Sir

Your News in Brief item 'Cancer forces Tasmanian devil onto endangered list' highlights the plight of this carnivorous marsupial (Sarcophilus harrisii), driven towards extinction by devil facial-tumour disease, which is contagious (Nature 453, 441; 2008). The animal will soon also be uplisted by the 2008 IUCN Red List from its category of Least Concern to Endangered.

Emerging disease has also had a sudden impact on the western gorilla (Gorilla gorilla), uplisted in 2007 from Endangered to Critically Endangered, primarily as a result of mortality (more than 90% in some remote areas) induced by Ebola virus (Nature 449, 127; 2007). Disease has caused a 33% decline in the gorilla population over 13–14 years and a 64% decline over 11 years in the devil population, and is set to continue.
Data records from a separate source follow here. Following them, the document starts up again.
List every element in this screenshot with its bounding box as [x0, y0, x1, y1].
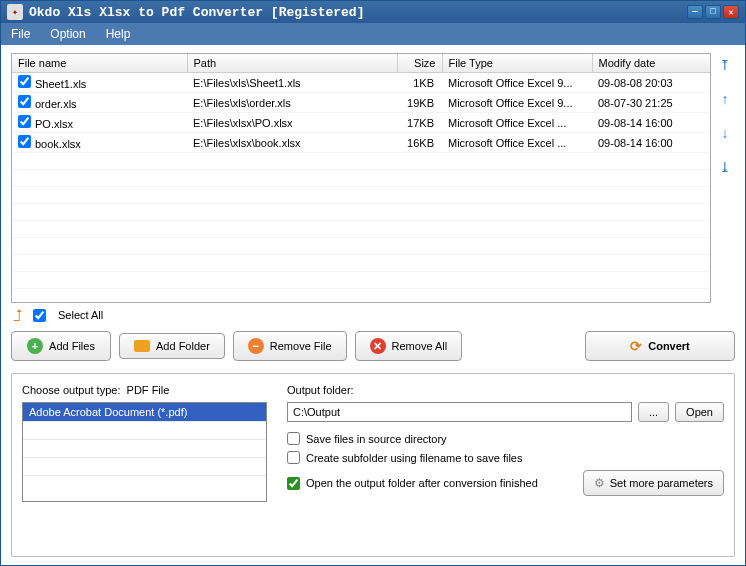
folder-icon: [134, 340, 150, 352]
save-source-label: Save files in source directory: [306, 433, 447, 445]
table-row[interactable]: order.xlsE:\Files\xls\order.xls19KBMicro…: [12, 93, 710, 113]
col-modify[interactable]: Modify date: [592, 54, 710, 73]
table-row[interactable]: Sheet1.xlsE:\Files\xls\Sheet1.xls1KBMicr…: [12, 73, 710, 93]
col-filetype[interactable]: File Type: [442, 54, 592, 73]
move-bottom-button[interactable]: ⤓: [717, 159, 733, 175]
create-subfolder-row: Create subfolder using filename to save …: [287, 451, 724, 464]
convert-icon: ⟳: [630, 338, 642, 354]
file-list-area: File name Path Size File Type Modify dat…: [11, 53, 735, 303]
remove-all-button[interactable]: ✕ Remove All: [355, 331, 463, 361]
gear-icon: ⚙: [594, 476, 605, 490]
row-checkbox[interactable]: [18, 75, 31, 88]
file-table: File name Path Size File Type Modify dat…: [12, 54, 710, 303]
output-type-label: Choose output type: PDF File: [22, 384, 267, 396]
save-source-row: Save files in source directory: [287, 432, 724, 445]
output-folder-row: ... Open: [287, 402, 724, 422]
plus-icon: +: [27, 338, 43, 354]
minimize-button[interactable]: —: [687, 5, 703, 19]
window-title: Okdo Xls Xlsx to Pdf Converter [Register…: [29, 5, 681, 20]
select-all-label: Select All: [58, 309, 103, 321]
open-folder-button[interactable]: Open: [675, 402, 724, 422]
output-folder-input[interactable]: [287, 402, 632, 422]
action-button-row: + Add Files Add Folder − Remove File ✕ R…: [11, 331, 735, 361]
content-area: File name Path Size File Type Modify dat…: [1, 45, 745, 565]
output-type-item-selected[interactable]: Adobe Acrobat Document (*.pdf): [23, 403, 266, 421]
x-icon: ✕: [370, 338, 386, 354]
move-top-button[interactable]: ⤒: [717, 57, 733, 73]
table-row[interactable]: PO.xlsxE:\Files\xlsx\PO.xlsx17KBMicrosof…: [12, 113, 710, 133]
minus-icon: −: [248, 338, 264, 354]
output-folder-label: Output folder:: [287, 384, 724, 396]
col-path[interactable]: Path: [187, 54, 397, 73]
menu-file[interactable]: File: [1, 25, 40, 43]
add-folder-button[interactable]: Add Folder: [119, 333, 225, 359]
row-checkbox[interactable]: [18, 95, 31, 108]
table-row[interactable]: book.xlsxE:\Files\xlsx\book.xlsx16KBMicr…: [12, 133, 710, 153]
open-after-checkbox[interactable]: [287, 477, 300, 490]
add-files-button[interactable]: + Add Files: [11, 331, 111, 361]
create-subfolder-label: Create subfolder using filename to save …: [306, 452, 522, 464]
output-type-column: Choose output type: PDF File Adobe Acrob…: [22, 384, 267, 546]
set-parameters-button[interactable]: ⚙ Set more parameters: [583, 470, 724, 496]
convert-button[interactable]: ⟳ Convert: [585, 331, 735, 361]
settings-panel: Choose output type: PDF File Adobe Acrob…: [11, 373, 735, 557]
browse-button[interactable]: ...: [638, 402, 669, 422]
output-folder-column: Output folder: ... Open Save files in so…: [287, 384, 724, 546]
app-icon: ✦: [7, 4, 23, 20]
remove-file-button[interactable]: − Remove File: [233, 331, 347, 361]
titlebar: ✦ Okdo Xls Xlsx to Pdf Converter [Regist…: [1, 1, 745, 23]
open-after-label: Open the output folder after conversion …: [306, 477, 538, 489]
maximize-button[interactable]: □: [705, 5, 721, 19]
menu-option[interactable]: Option: [40, 25, 95, 43]
row-checkbox[interactable]: [18, 115, 31, 128]
create-subfolder-checkbox[interactable]: [287, 451, 300, 464]
save-source-checkbox[interactable]: [287, 432, 300, 445]
menu-help[interactable]: Help: [96, 25, 141, 43]
window-controls: — □ ✕: [687, 5, 739, 19]
col-filename[interactable]: File name: [12, 54, 187, 73]
file-table-container[interactable]: File name Path Size File Type Modify dat…: [11, 53, 711, 303]
menubar: File Option Help: [1, 23, 745, 45]
output-type-list[interactable]: Adobe Acrobat Document (*.pdf): [22, 402, 267, 502]
up-folder-icon[interactable]: ⮥: [11, 307, 25, 323]
close-button[interactable]: ✕: [723, 5, 739, 19]
reorder-controls: ⤒ ↑ ↓ ⤓: [715, 53, 735, 303]
open-after-row: Open the output folder after conversion …: [287, 470, 724, 496]
move-down-button[interactable]: ↓: [717, 125, 733, 141]
select-all-row: ⮥ Select All: [11, 303, 735, 331]
select-all-checkbox[interactable]: [33, 309, 46, 322]
col-size[interactable]: Size: [397, 54, 442, 73]
app-window: ✦ Okdo Xls Xlsx to Pdf Converter [Regist…: [0, 0, 746, 566]
move-up-button[interactable]: ↑: [717, 91, 733, 107]
row-checkbox[interactable]: [18, 135, 31, 148]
Such rapid, range-wide population crashes have also been documented in formerly widespread and common amphibian species affected by the pathogenic chytrid fungus (Nature 439, 161–167; 2006).

The multimillion-dollar Save the Tasmanian Devil programme was initiated by Tasmania's Department of Primary Industries and Water in 2003. By contrast, nascent efforts to vaccinate wild gorilla populations with newly developed vaccines against Ebola virus are meeting with resistance from some members of the conservation community, who fear negative impacts during the vaccine-testing process.

The lesson to be learned from each of these diseases is that, although aggressive management actions, such as vaccination, may negatively affect a handful of individuals, they are vital if we are to save entire species.